È paradossale che un aspirante al premio Nobel per la pace inizi una guerra, perché è proprio in questi termini che viene definita la politica commerciale protezionistica di Trump.
Costui sta utilizzando i dazi come uno strumento chiave della sua politica economica e commerciale, imponendo tasse doganali su una vasta gamma di prodotti importati, con l’obiettivo dichiarato di proteggere le industrie americane e ridurre il deficit commerciale, ma con conseguenze complesse e di non facile lettura. Le prime, immediate conseguenze sono una verosimile riduzione delle importazioni (i dazi aumentano il costo delle merci importate, rendendole meno competitive rispetto ai prodotti locali), un aumento dei prezzi per i consumatori americani e una riduzione della produzione globale. In questo modo i flussi commerciali internazionali possono risultare alterati, influenzando la crescita economica di paesi esportatori e importatori.
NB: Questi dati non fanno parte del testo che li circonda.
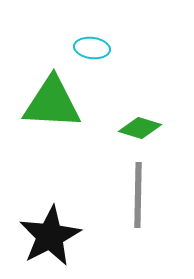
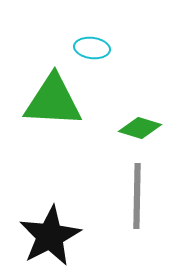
green triangle: moved 1 px right, 2 px up
gray line: moved 1 px left, 1 px down
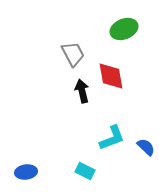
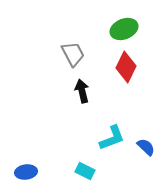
red diamond: moved 15 px right, 9 px up; rotated 36 degrees clockwise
I dazi, inoltre, alzando i costi dei fattori produttivi, hanno un effetto sull’inflazione sul livello dei prezzi in generale.
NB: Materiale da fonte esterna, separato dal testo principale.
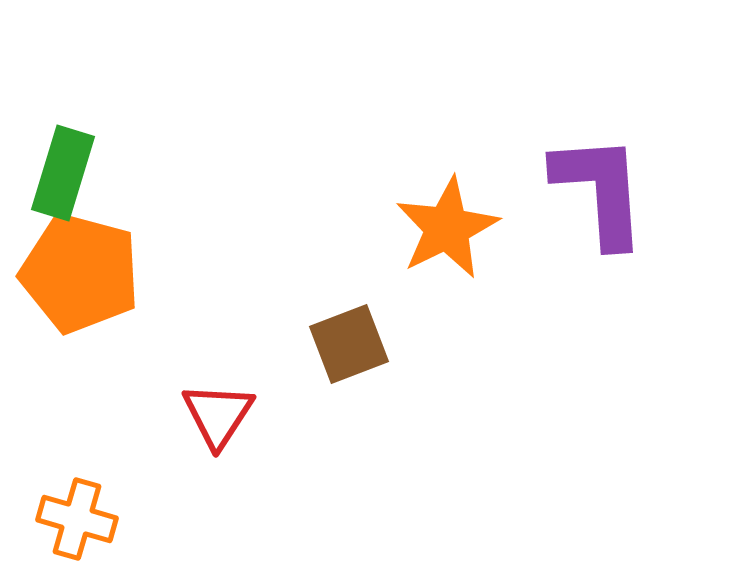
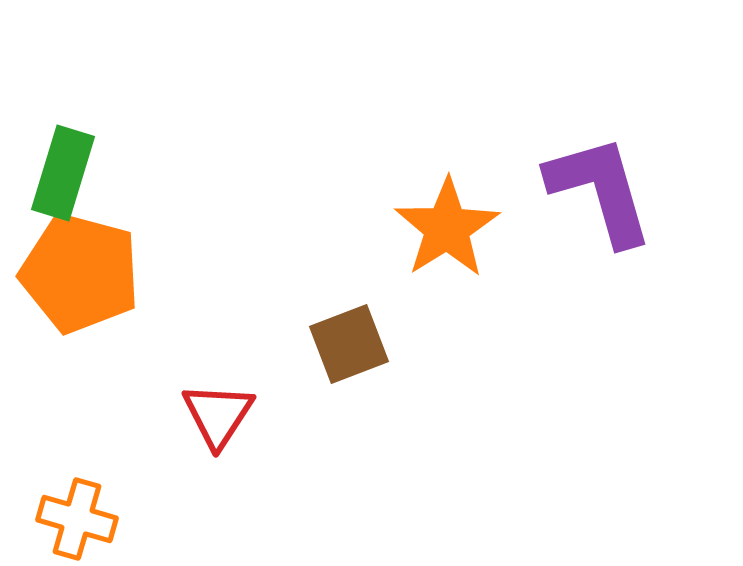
purple L-shape: rotated 12 degrees counterclockwise
orange star: rotated 6 degrees counterclockwise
Ma probabilmente a Trump era sfuggita l’interconnessione dei settori di produzione a livello internazionale. Molte società hanno infatti già protestato, sottolineando che la loro catena di forniture è internazionale e che, di conseguenza, i dazi le colpiranno anche se il prodotto finito sarà assemblato in America.
Tra i settori che temono di più i dazi americani c’è quello dell’auto. Trump ha affermato di non temere che le aziende estere alzino i prezzi per compensare i nuovi dazi sulle importazioni, perché in questo modo, a suo dire, gli americani compreranno più auto fatte negli Usa. L’automotive è però uno dei settori più interconnessi a livello internazionale degli Stati Uniti. In particolare, ha un forte legame con Messico e Canada, tra i primi Paesi a essere colpiti dai dazi.
I dazi, quindi, più che sul prezzo di un singolo bene o di una singola categoria merceologica, hanno un effetto deprimente globale: sono “sabbia negli ingranaggi dell’economia”, per dirla con le parole di Carlo Alberto Carnevale Maffè, ed aumentano l’instabilità, l’incertezza, l’imprevedibilità e di conseguenza deprimono gli investimenti.
Naturalmente la guerra dei dazi scatena anche ritorsioni da parte dei paesi colpiti, con tensioni economiche e anche diplomatiche. È facile quindi aspettarsi che da queste misure nessuno trarrà beneficio, a iniziare proprio dal Paese governato dal guerrafondaio dei dazi.